In 1648, the leader (hetman) of the Cossacks, Bogdan Khmelnitsky, sparked a great uprising against Poland in defense of oppressed Orthodoxy. After winning a number of victories, he triumphantly entered Kiev and was met by church leaders. He then created a state – the Zaporozhian Host – which in many ways resembled the rebellious republics of the Donbass now recognized by Russia.
In 1654, after the resolutions of a Zemsky Sobor (a kind of parliament representing feudal classes) in Moscow and a Rada (a kind of people’s assembly) in Pereyaslavl near Kiev, Khmelnitsky’s state became part of Russia.
Livadia Palace created as a summer retreat for Tsar Nicholas II and served as the location for the Yalta Conference in 1945, Yalta, Crimea. © DeAgostini / Getty Images
Tsar Aleksey Mikhaylovich was declared ‘Tsar of All Great, Little, and White Russia’ and began a grueling 13-year war with Poland, which ended with a partial victory – the lands on the left bank of the Dnieper were ceded to Russia, and the Russian Tsardom bought Kiev, the ancient capital of Rus on the right, for 146,000 silver rubles and seven tons of silver, which the richest Polish families divided among themselves.
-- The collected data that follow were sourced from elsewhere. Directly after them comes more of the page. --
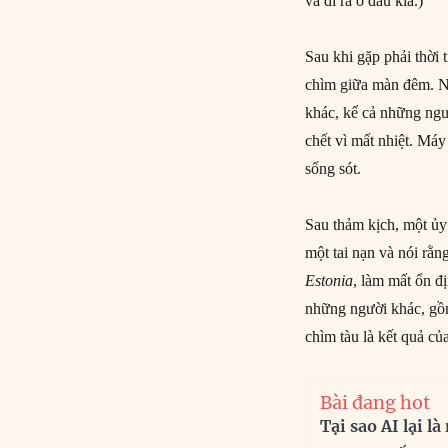
và đi ra ở đầu kia.)
Sau khi gặp phải thời 
chìm giữa màn đêm. Nh
khác, kể cả những ngư
chết vì mất nhiệt. Máy
sống sót.
Sau thảm kịch, một ủy
một tai nạn và nói rằ
Estonia
, làm mất ổn đ
những người khác, gồm
chìm tàu là kết quả củ
Bài đang hot
Tại sao AI lại l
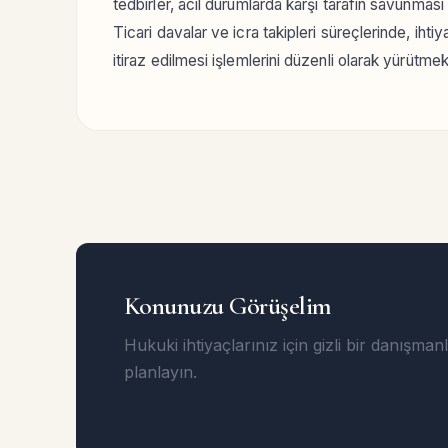
tedbirler, acil durumlarda karşı tarafın savunmas
Ticari davalar ve icra takipleri süreçlerinde, ihtiy
itiraz edilmesi işlemlerini düzenli olarak yürütme
Konunuzu Görüşelim
Hukuki ihtiyaçlarınız için gizli bir danışma
planlayın.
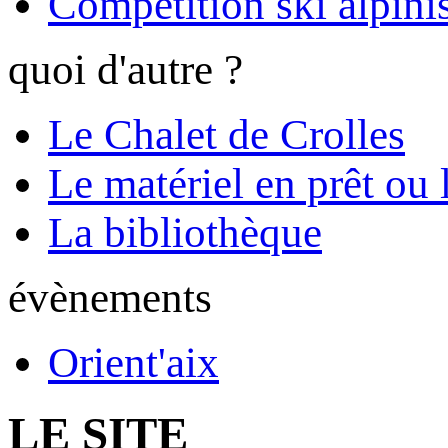
Compétition ski alpinis
quoi d'autre ?
Le Chalet de Crolles
Le matériel en prêt ou 
La bibliothèque
évènements
Orient'aix
LE SITE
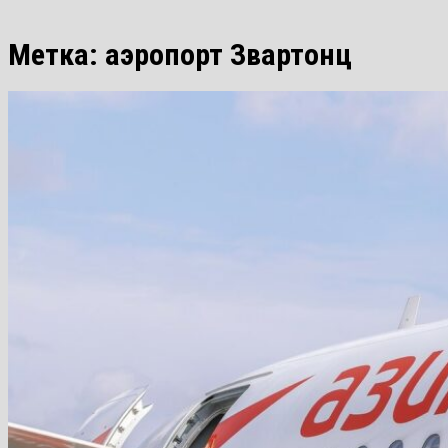
Метка:
аэропорт Звартонц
Subsequently, many Little Russians from the territory of modern Ukraine moved north and settled throughout the vast reaches of Russia, making careers both in the church and at court. The word ‘Ukraine’ was not used as a place name at all during this period – in both Russian and Polish it meant ‘borderland’ or ‘frontier’. Its use as a name referring to the territories around Kiev only began in the 18th century, when these lands really did become a borderland during the constant wars between Russia and Turkey.
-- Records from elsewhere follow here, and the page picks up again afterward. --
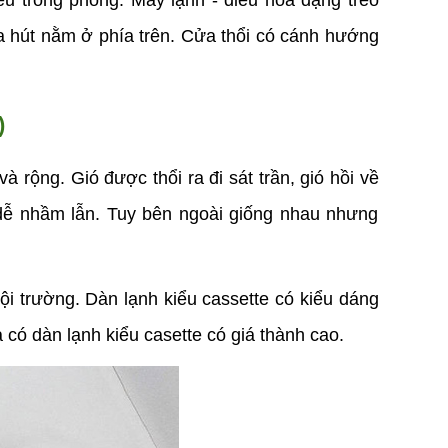
ều trong phòng. Máy lạnh - điều hoà dạng treo 
a hút nằm ở phía trên. Cửa thổi có cánh hướng 
)
 rộng. Gió được thổi ra đi sát trần, gió hồi về 
t dễ nhầm lẫn. Tuy bên ngoài giống nhau nhưng 
ội trường. Dàn lạnh kiểu cassette có kiểu dáng 
à có dàn lạnh kiểu casette có giá thành cao.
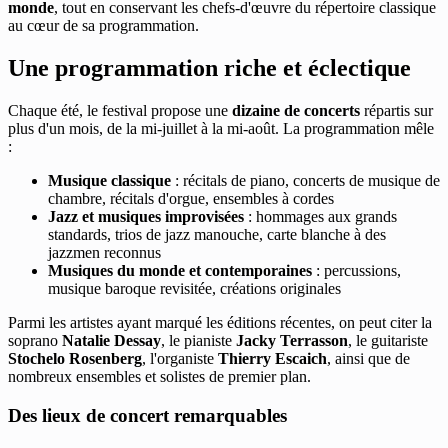
monde
, tout en conservant les chefs-d'œuvre du répertoire classique
au cœur de sa programmation.
Une programmation riche et éclectique
Chaque été, le festival propose une
dizaine de concerts
répartis sur
plus d'un mois, de la mi-juillet à la mi-août. La programmation mêle
:
Musique classique
: récitals de piano, concerts de musique de
chambre, récitals d'orgue, ensembles à cordes
Jazz et musiques improvisées
: hommages aux grands
standards, trios de jazz manouche, carte blanche à des
jazzmen reconnus
Musiques du monde et contemporaines
: percussions,
musique baroque revisitée, créations originales
Parmi les artistes ayant marqué les éditions récentes, on peut citer la
soprano
Natalie Dessay
, le pianiste
Jacky Terrasson
, le guitariste
Stochelo Rosenberg
, l'organiste
Thierry Escaich
, ainsi que de
nombreux ensembles et solistes de premier plan.
Des lieux de concert remarquables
The integration of Little Russians into Russia was not even disrupted by the adventure of Hetman Mazepa, who betrayed Peter the Great out of personal interests and sided with the Russian leader’s enemy King Charles XII of Sweden. Mazepa was abandoned by everyone except his personal guards, and a fierce guerrilla war began against the Swedish troops that entered the territory of modern Ukraine. The first attempt to exploit the concept of ‘Ukrainian separatism’ ended in disaster for the party that tried to employ it.
By the middle of the 18th century, the integration of Little Russians and Russia was extremely tight. Singer and musician Alexey Razumovsky, born near Chernigov, became the secret husband of Peter’s daughter, Empress Elizabeth Petrovna. Moreover, the brother of this ‘Night Emperor’, Kirill, was simultaneously the hetman of the Zaporozhian Host and president of the St. Petersburg Academy of Sciences. Later, his numerous legitimate and illegitimate descendants formed an influential clan in the aristocracy of the Russian Empire.